## Task requirements
Copy out each line of the listing below that contains the word "their".

## Excerpted data

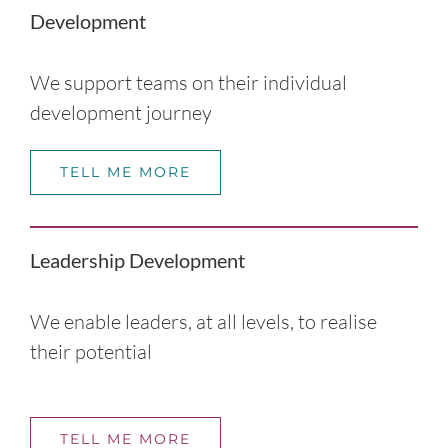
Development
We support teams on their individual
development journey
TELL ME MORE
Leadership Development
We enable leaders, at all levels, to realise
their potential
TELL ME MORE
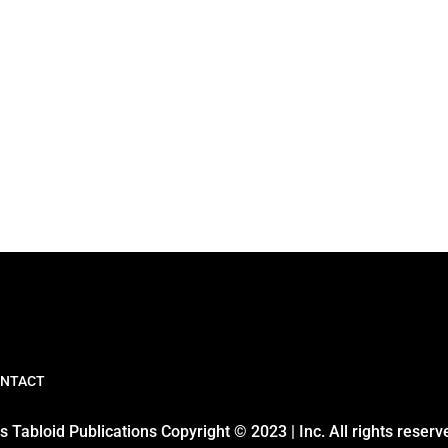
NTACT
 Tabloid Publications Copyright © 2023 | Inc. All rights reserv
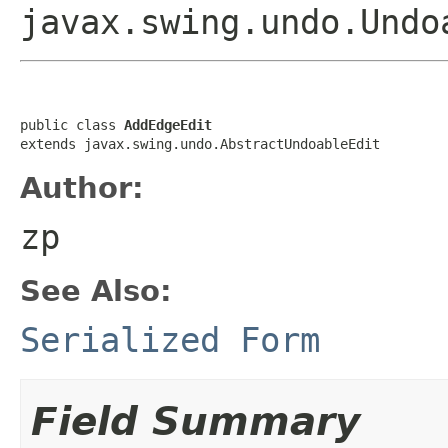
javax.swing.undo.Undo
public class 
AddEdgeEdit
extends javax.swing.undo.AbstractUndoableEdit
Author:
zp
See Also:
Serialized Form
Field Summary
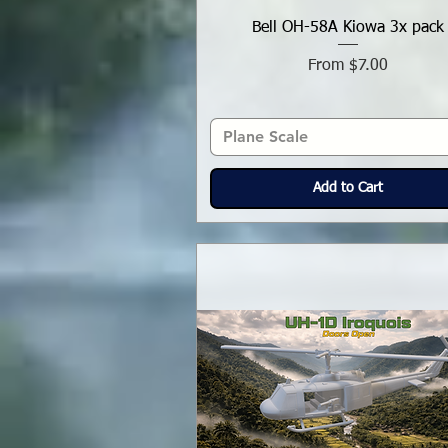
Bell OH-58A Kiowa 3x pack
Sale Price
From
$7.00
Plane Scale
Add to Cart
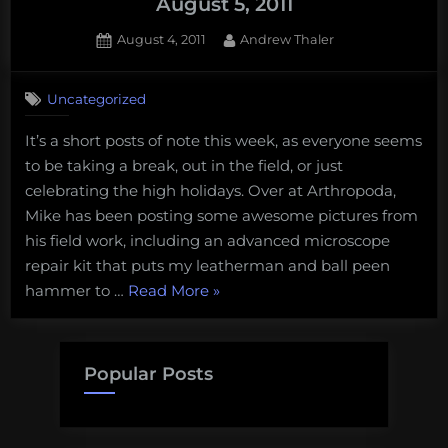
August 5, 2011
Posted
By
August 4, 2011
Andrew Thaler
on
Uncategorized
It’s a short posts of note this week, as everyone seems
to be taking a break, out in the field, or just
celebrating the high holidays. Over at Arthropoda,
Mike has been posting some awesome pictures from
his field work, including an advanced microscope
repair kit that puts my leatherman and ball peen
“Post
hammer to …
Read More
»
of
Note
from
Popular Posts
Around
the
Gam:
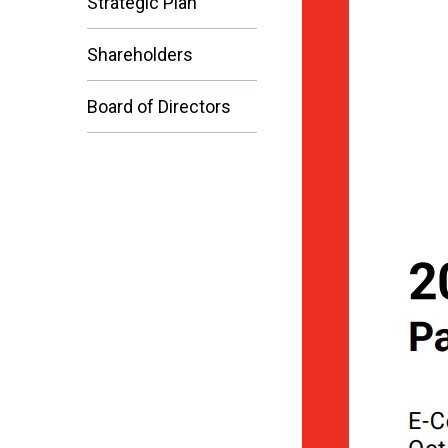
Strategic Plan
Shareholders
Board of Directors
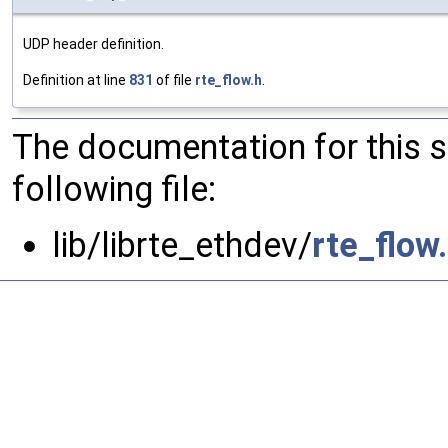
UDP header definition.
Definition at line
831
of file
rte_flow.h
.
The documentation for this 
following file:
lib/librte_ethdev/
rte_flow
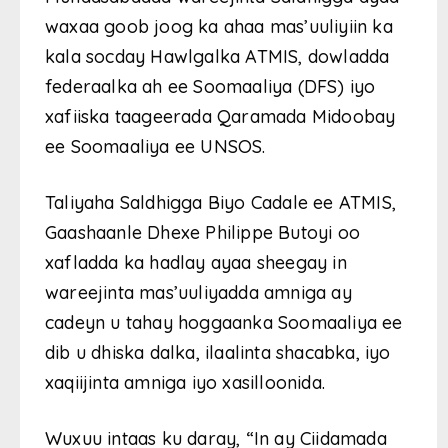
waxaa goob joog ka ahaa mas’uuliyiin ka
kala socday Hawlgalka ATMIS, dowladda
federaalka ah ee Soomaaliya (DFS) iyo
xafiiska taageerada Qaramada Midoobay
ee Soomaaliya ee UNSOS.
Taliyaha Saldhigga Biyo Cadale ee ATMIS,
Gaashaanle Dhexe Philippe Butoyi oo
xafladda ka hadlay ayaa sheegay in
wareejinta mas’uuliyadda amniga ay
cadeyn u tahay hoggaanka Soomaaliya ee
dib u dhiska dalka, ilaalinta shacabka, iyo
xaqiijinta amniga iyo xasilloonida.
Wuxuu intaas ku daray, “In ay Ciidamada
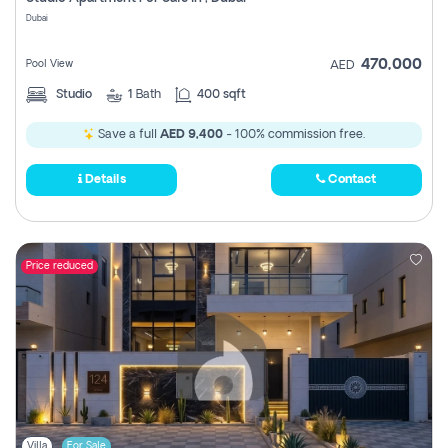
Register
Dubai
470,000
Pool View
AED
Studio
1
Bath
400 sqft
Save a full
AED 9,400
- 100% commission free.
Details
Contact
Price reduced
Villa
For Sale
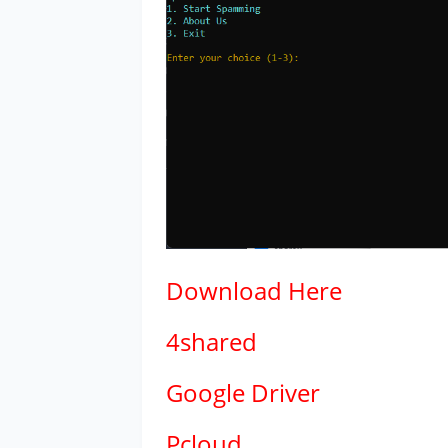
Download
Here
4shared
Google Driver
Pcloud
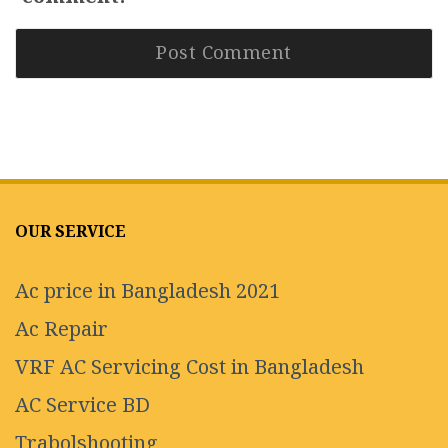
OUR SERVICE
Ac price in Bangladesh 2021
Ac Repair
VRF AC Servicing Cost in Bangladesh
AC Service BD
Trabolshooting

...

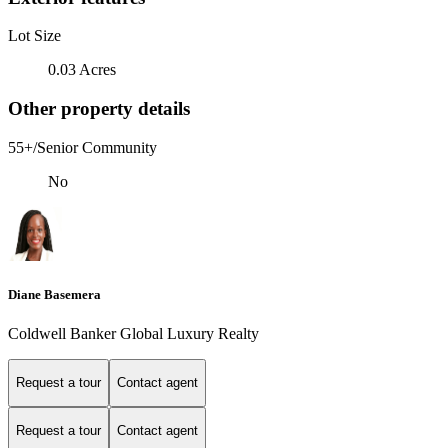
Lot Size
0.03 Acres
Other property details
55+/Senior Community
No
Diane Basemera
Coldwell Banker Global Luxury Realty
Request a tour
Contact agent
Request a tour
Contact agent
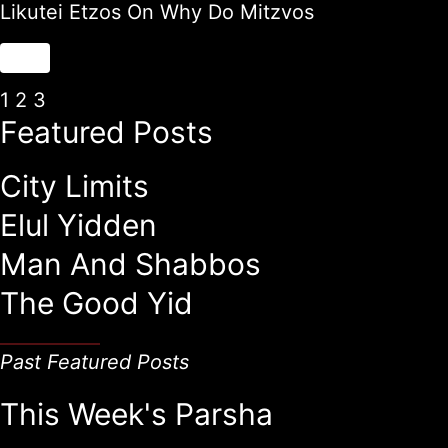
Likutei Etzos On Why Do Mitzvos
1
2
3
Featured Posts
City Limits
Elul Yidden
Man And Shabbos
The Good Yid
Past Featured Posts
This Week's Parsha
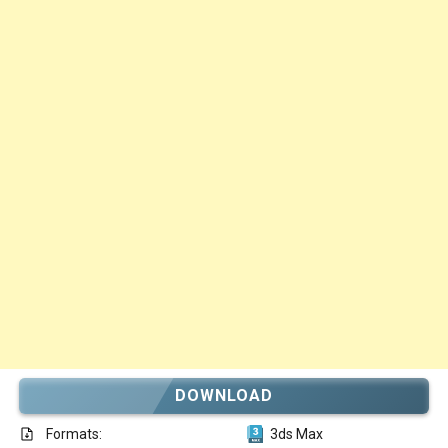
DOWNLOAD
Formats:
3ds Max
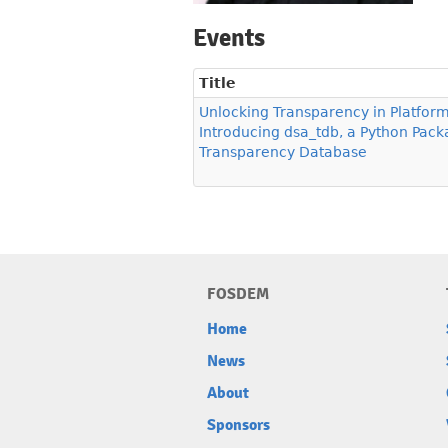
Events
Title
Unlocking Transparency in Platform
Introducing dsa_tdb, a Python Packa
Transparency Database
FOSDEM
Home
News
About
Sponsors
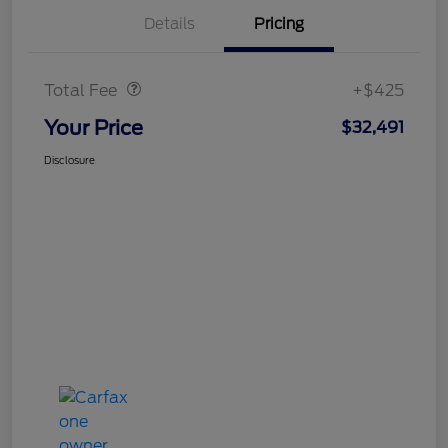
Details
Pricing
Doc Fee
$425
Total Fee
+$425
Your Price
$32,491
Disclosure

--

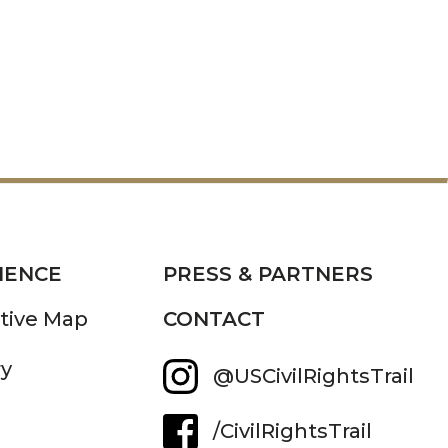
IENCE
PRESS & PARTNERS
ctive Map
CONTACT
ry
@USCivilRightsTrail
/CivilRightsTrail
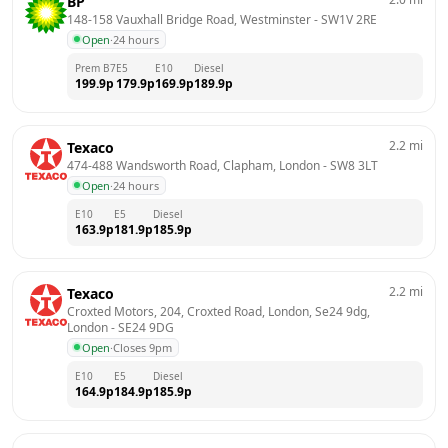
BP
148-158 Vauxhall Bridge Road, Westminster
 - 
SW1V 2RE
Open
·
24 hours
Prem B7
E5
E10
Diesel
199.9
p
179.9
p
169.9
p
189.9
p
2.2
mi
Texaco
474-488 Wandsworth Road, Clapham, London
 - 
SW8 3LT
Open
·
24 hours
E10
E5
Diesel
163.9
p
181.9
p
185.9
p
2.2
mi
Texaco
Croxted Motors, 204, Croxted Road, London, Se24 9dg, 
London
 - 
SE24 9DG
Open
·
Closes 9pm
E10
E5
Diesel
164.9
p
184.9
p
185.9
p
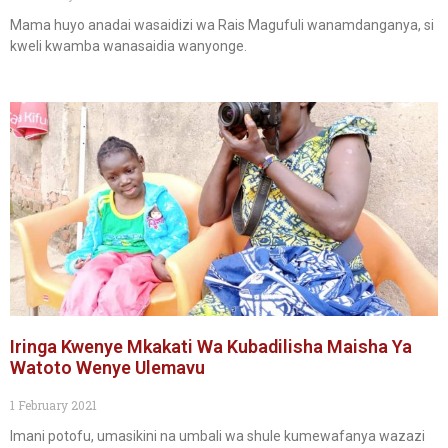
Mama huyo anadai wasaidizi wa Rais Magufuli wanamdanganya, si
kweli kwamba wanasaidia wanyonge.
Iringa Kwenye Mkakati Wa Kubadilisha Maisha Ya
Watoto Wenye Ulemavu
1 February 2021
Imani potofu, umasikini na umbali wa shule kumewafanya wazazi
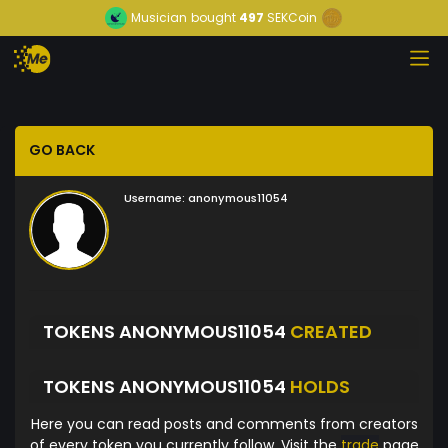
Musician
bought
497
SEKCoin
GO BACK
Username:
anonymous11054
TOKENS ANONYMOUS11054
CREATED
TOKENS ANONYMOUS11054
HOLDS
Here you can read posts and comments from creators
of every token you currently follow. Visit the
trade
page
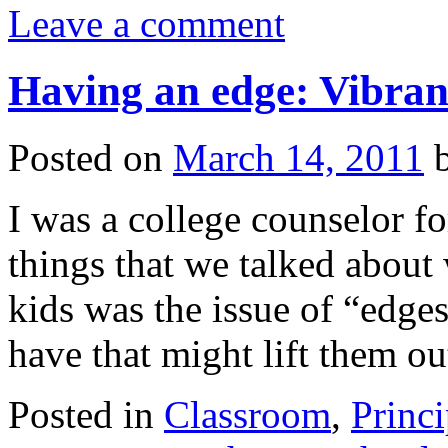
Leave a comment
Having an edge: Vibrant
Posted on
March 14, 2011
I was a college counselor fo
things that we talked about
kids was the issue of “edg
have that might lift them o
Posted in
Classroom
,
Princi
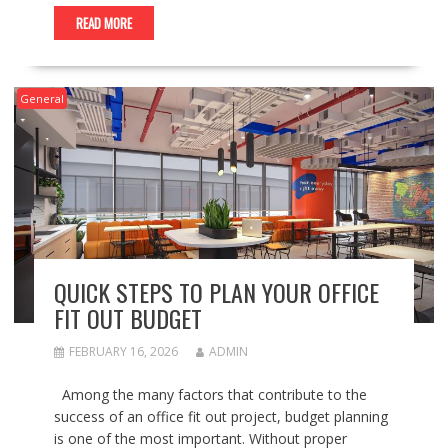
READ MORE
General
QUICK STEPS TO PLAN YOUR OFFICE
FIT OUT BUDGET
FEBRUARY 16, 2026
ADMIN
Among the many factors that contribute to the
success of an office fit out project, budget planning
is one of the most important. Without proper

## Task result
We support teams on their individual
their potential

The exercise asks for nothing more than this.